Community played a vital role in this novel. Beloved shows the level to which individuals need the support of their communities in order to survive. Sethe first begins to develop her sense of self during her twenty-eight days of freedom, when she becomes a part of the Cincinnati community. Similarly, Denver discovers herself and grows up when she leaves 124 and becomes a part of society. Paul D and his fellow prison inmates in Georgia prove able to escape only by working together. They are literally chained to one another, and Paul D recalls that “if one lost, all lost.” Lastly, it is the community that saves Sethe from mistakenly killing Mr. Bodwin and casting the shadow of another sin across her and her family’s life.

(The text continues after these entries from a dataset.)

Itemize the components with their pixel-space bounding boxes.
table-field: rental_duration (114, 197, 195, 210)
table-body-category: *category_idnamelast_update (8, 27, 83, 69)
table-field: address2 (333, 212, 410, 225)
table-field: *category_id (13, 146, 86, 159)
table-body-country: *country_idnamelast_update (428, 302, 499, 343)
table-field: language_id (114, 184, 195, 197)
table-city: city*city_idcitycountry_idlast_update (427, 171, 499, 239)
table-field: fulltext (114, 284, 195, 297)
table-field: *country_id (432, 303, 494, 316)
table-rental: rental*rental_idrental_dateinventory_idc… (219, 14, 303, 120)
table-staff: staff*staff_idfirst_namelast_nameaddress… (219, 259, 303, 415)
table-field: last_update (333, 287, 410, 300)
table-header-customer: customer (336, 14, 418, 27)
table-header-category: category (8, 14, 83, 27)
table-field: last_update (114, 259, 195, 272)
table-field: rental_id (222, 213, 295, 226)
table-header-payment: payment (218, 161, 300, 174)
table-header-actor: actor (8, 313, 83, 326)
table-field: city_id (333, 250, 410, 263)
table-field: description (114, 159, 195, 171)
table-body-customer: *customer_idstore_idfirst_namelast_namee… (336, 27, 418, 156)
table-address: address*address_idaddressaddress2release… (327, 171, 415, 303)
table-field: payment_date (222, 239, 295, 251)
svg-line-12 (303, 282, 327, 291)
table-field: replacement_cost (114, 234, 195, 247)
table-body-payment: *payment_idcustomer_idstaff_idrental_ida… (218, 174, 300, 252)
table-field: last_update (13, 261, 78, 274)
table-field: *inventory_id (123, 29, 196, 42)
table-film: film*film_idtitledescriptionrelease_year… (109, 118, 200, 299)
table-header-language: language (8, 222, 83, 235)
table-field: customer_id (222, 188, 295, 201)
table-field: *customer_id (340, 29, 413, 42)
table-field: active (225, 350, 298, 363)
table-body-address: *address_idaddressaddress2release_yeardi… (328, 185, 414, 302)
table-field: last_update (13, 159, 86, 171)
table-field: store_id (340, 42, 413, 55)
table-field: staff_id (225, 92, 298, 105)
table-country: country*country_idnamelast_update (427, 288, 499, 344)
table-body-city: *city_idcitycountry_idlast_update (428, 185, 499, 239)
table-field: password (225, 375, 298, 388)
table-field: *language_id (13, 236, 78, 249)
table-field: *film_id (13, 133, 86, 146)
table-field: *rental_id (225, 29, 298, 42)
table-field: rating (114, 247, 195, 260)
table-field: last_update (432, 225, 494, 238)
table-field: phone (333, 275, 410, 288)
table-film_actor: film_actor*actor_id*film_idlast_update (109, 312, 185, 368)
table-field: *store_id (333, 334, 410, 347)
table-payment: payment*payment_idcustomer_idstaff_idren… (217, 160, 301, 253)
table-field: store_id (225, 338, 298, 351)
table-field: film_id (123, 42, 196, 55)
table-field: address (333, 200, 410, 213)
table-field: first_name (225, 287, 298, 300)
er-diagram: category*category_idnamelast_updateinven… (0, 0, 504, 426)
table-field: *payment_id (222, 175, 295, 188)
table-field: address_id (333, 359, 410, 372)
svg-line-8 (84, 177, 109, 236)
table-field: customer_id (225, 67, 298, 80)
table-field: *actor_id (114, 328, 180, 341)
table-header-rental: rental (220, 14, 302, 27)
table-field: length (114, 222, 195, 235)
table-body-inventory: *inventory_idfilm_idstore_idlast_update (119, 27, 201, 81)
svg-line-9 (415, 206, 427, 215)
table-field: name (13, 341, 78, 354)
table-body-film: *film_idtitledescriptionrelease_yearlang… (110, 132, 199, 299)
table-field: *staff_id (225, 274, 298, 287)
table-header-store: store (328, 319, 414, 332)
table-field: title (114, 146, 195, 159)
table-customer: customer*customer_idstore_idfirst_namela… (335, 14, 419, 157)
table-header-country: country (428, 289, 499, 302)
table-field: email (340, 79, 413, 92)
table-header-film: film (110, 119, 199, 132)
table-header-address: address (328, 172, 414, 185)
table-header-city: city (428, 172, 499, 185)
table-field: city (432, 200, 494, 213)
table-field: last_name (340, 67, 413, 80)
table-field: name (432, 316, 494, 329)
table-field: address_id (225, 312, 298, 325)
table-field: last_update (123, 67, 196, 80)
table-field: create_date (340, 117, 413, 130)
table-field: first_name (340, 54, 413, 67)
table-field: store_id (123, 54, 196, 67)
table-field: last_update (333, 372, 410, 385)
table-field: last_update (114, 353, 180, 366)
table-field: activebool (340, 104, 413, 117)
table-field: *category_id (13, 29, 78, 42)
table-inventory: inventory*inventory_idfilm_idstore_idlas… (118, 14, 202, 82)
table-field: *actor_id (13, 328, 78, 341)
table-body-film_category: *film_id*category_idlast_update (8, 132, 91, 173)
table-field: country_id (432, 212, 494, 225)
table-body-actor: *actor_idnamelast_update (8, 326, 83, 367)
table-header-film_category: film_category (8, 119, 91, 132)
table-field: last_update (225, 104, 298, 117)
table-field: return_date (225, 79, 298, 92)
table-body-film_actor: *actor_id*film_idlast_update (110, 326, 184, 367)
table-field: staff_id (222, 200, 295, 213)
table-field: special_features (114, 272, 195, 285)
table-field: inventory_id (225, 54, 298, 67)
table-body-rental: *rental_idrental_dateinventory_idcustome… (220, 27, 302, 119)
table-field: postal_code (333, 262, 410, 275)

In the face of Beloved’s escalating malevolence and her mother’s submissiveness, Denver is forced to step outside the world of 124. Filled with a sense of duty, purpose, and courage, she enlists the help of the community and cares for her increasingly self-involved mother and sister. She enters a series of lessons with Miss Bodwin and considers attending Oberlin College someday. Her last conversation with Paul D underscores her newfound maturity: she presents herself with more civility and sincerity than in the past and asserts that she now has her own opinions.
When Paul D learns the story of Sethe’s “rough choice”—her infanticide—he leaves 124 and begins sleeping in the basement of the local church. In his absence, Sethe and Beloved’s relationship becomes more intense and exclusive. Beloved grows increasingly abusive, manipulative, and parasitic, and Sethe is obsessed with Satisfying Beloved’s demands and making her understand why she murdered her. Worried by the way her mother is wasting away, Denver leaves the premises of 124 for the first time in twelve years in order to seek help from Lady Jones, her former teacher.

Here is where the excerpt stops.